Chapter 18
CHAPTER EIGHTEEN
Stella
I cleared the smudge of mascara from below my right eye and set about trying to avoid the same mistake on my left eye.
I couldn’t remember the last time I’d felt this way before seeing a man.
I couldn’t even quite figure out what it was I did feel.
Was it nerves? Even when I was first dating Matt, I didn’t remember a physical reaction just at the thought of a man.
The way my breath got higher in my throat when I thought about Beck, the way my skin seemed to tighten when I remembered our kiss—it was all new.
I kept replaying our kiss in my head, wondering what had brought it on—whether he’d kissed me out of necessity or desperation or if it had been, as he’d described, just about desire.
And when I saw him again, would he have had a change of heart and not want to kiss me?
And if he did want more kissing, should I resist him, reminding myself that everything between us was a lie?
Too many questions.
I popped the mascara wand back in the tube.
Beck wasn’t back from whatever it was the boys were doing today, and I didn’t want to look as if I’d been waiting for him.
Thankfully my pedicure had made it to four days without a chip, so I grabbed a pair of black sandals.
Tonight, women and men had separate dinners, again in some kind of effort to recreate hen and stag nights.
It seemed a little forced and ridiculous and although I didn’t want to admit it to myself, part of me wanted to spend the evening with Beck despite knowing this growing warmth I felt for him might be entirely in my head.
I jumped at the rattle of the door handle but managed to do up my second sandal and stand as Beck entered the room.
“Hi,” I said as if I’d just been caught doing something I shouldn’t and nerves tumbled about through my stomach like autumnal leaves in a breeze.
His gaze swept down my body. “You look . . .” His eyes grew bigger and then finally met mine. “Nice.” The way he said it reverberated in the base of my spine as if he’d pressed his tongue against my skin. How did he make the word “nice” sound so sexy?
“Thanks,” I said, hoping he couldn’t read my thoughts.
“You look as if you’re leaving,” he said as I picked up my evening bag.
“We have this separate dinner thing,” I replied, opening up my bag and checking that I had everything I needed, despite having checked it just before he came in.
I just couldn’t look at him in case he saw how much I enjoyed our kiss earlier.
I wanted to be cooler than that. Like it was no big deal that this hot, sexy guy sought me out to kiss me in front of everyone.
Like it was real. “Drinks started at six-thirty.”
He checked his watch. “I was hoping we could talk.”
The leaves landed with a thud. In my experience, whenever men wanted to “talk” it was never about anything good.
He pulled his jacket off, tossed it on the bed, and stalked toward me as if he were on a mission.
I took a step back when it looked like he was going to mow me down, but as he reached me he circled an arm around my back and slid his hand behind my neck, kissing me again.
This time it started more urgently, as if he’d been storing up his kisses all day.
My body sagged—soft against his hard, marble-like chest. He was warm and smelled so good, like a forest floor after a rainstorm.
His moan sent vibrations through my body, weakening my bones and making me gasp.
“Talk, huh?” I said as we pulled away.
He swept his thumb over my cheekbone. “Yeah.
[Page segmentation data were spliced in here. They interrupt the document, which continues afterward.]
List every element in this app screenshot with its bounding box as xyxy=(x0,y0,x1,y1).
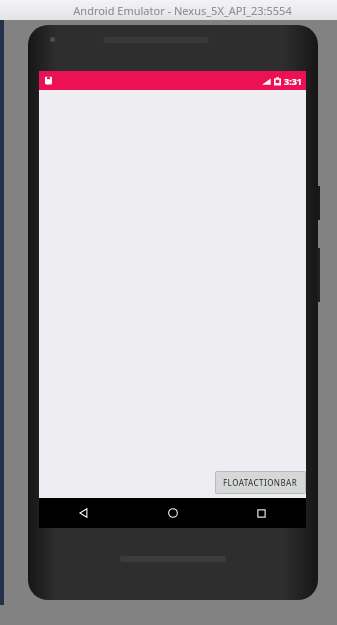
staticText: Android Emulator - Nexus_5X_API_23:5554 xyxy=(73,3,292,18)
staticText: 3:31 xyxy=(284,75,302,87)
button[interactable]: Back xyxy=(39,498,128,528)
button[interactable]: Recents xyxy=(217,498,306,528)
button[interactable]: FLOATACTIONBAR xyxy=(216,472,305,493)
staticText: FLOATACTIONBAR xyxy=(223,477,298,488)
button[interactable]: Home xyxy=(128,498,217,528)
I didn’t want anything to be . . . I wanted to check I wasn’t out of line earlier.”
“When you kissed me? So you did it again?” Nothing about him seemed fake. But then again, I’d believed everything Matt had told me as well.
He shrugged. “Apparently.”
“Don’t sweat it.”
“Don’t sweat it?” he asked as he toed off his shoes and sat on the bed while he removed his watch.
“You felt the need to kiss me, so you did. No big deal.”
He chuckled as he stood and unbuttoned his shirt. I needed to get the hell out of there. The way he was going, he’d soon be naked, and I couldn’t guarantee I would be able to keep my hands to myself. “No need to have a discussion? I thought women liked to talk about these things.”
“It may have escaped your notice, but women aren’t one large homogenous group of people who all think and act the same way.”
“Ahhh,” he said as he peeled off his shirt, and I came face-to-face with his hard, bronzed chest. At least he didn’t wax.
A man as good looking as Beck had every right to be vain, but there was something distinctly un-masculine about bare chests in my book.
“That’s where I’ve been going wrong.” He began to unbuckle his belt, and I turned and headed to the door.
Someone had turned the heating up and I was trying to keep my cool.
“I’ll see you later,” he called after me as I headed out into the corridor.
I suppose I had half an answer to my wondering what was going to happen next between us—no change of heart from Beck and a follow-up kiss.
Beck and I were supposed to be pretend. But the constant flip of my stomach and the way my heart sped as if I were running the hundred-meter final in the Olympics whenever he was around were undeniably real.